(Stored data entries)
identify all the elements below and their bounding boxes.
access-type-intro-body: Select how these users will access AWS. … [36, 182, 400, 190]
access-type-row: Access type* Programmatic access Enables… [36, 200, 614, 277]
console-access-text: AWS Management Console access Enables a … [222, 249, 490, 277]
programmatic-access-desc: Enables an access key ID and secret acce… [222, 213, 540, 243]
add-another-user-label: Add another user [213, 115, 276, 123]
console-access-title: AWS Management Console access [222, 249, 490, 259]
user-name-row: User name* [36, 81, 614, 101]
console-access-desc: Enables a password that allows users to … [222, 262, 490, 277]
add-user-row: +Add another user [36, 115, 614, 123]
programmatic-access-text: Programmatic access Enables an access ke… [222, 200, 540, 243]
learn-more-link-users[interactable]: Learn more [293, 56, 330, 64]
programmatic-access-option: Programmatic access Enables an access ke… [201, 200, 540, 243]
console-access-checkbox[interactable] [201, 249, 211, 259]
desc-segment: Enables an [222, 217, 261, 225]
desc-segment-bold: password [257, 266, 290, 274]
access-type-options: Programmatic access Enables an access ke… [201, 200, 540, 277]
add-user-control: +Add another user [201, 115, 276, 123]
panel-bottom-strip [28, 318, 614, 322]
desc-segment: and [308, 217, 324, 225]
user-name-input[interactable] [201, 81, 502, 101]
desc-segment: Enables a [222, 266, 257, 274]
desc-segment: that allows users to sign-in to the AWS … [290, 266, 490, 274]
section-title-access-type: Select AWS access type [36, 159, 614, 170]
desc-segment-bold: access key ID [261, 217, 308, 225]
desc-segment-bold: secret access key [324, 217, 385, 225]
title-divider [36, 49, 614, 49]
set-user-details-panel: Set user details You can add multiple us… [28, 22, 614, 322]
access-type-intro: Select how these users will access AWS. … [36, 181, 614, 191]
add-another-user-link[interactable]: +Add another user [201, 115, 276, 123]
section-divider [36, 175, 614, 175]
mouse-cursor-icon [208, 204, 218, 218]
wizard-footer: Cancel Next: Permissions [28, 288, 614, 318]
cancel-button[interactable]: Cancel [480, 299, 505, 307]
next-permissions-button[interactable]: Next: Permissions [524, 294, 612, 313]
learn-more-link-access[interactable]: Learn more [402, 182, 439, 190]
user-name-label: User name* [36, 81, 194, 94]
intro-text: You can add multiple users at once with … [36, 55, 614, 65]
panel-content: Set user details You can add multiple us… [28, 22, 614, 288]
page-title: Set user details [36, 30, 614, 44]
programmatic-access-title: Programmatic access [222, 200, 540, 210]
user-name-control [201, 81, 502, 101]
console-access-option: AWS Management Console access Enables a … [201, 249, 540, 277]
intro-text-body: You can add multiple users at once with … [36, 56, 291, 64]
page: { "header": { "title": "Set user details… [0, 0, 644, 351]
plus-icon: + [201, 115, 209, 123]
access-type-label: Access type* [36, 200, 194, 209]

◆ Problem details
Word for word, copy out the records.

◆ Answer
identify all the elements below and their bounding boxes.
access-type-intro-body: Select how these users will access AWS. … [36, 182, 400, 190]
access-type-row: Access type* Programmatic access Enables… [36, 200, 614, 277]
console-access-text: AWS Management Console access Enables a … [222, 249, 490, 277]
programmatic-access-desc: Enables an access key ID and secret acce… [222, 213, 540, 243]
add-another-user-label: Add another user [213, 115, 276, 123]
console-access-title: AWS Management Console access [222, 249, 490, 259]
user-name-row: User name* [36, 81, 614, 101]
console-access-desc: Enables a password that allows users to … [222, 262, 490, 277]
add-user-row: +Add another user [36, 115, 614, 123]
programmatic-access-text: Programmatic access Enables an access ke… [222, 200, 540, 243]
learn-more-link-users[interactable]: Learn more [293, 56, 330, 64]
programmatic-access-option: Programmatic access Enables an access ke… [201, 200, 540, 243]
console-access-checkbox[interactable] [201, 249, 211, 259]
desc-segment: Enables an [222, 217, 261, 225]
desc-segment-bold: password [257, 266, 290, 274]
access-type-options: Programmatic access Enables an access ke… [201, 200, 540, 277]
add-user-control: +Add another user [201, 115, 276, 123]
panel-bottom-strip [28, 318, 614, 322]
desc-segment: and [308, 217, 324, 225]
user-name-input[interactable] [201, 81, 502, 101]
desc-segment: Enables a [222, 266, 257, 274]
desc-segment: that allows users to sign-in to the AWS … [290, 266, 490, 274]
section-title-access-type: Select AWS access type [36, 159, 614, 170]
desc-segment-bold: access key ID [261, 217, 308, 225]
desc-segment-bold: secret access key [324, 217, 385, 225]
title-divider [36, 49, 614, 49]
set-user-details-panel: Set user details You can add multiple us… [28, 22, 614, 322]
access-type-intro: Select how these users will access AWS. … [36, 181, 614, 191]
add-another-user-link[interactable]: +Add another user [201, 115, 276, 123]
section-divider [36, 175, 614, 175]
mouse-cursor-icon [208, 204, 218, 218]
wizard-footer: Cancel Next: Permissions [28, 288, 614, 318]
cancel-button[interactable]: Cancel [480, 299, 505, 307]
next-permissions-button[interactable]: Next: Permissions [524, 294, 612, 313]
learn-more-link-access[interactable]: Learn more [402, 182, 439, 190]
user-name-label: User name* [36, 81, 194, 94]
intro-text: You can add multiple users at once with … [36, 55, 614, 65]
panel-content: Set user details You can add multiple us… [28, 22, 614, 288]
page-title: Set user details [36, 30, 614, 44]
programmatic-access-title: Programmatic access [222, 200, 540, 210]
user-name-control [201, 81, 502, 101]
console-access-option: AWS Management Console access Enables a … [201, 249, 540, 277]
intro-text-body: You can add multiple users at once with … [36, 56, 291, 64]
page: { "header": { "title": "Set user details… [0, 0, 644, 351]
plus-icon: + [201, 115, 209, 123]
access-type-label: Access type* [36, 200, 194, 209]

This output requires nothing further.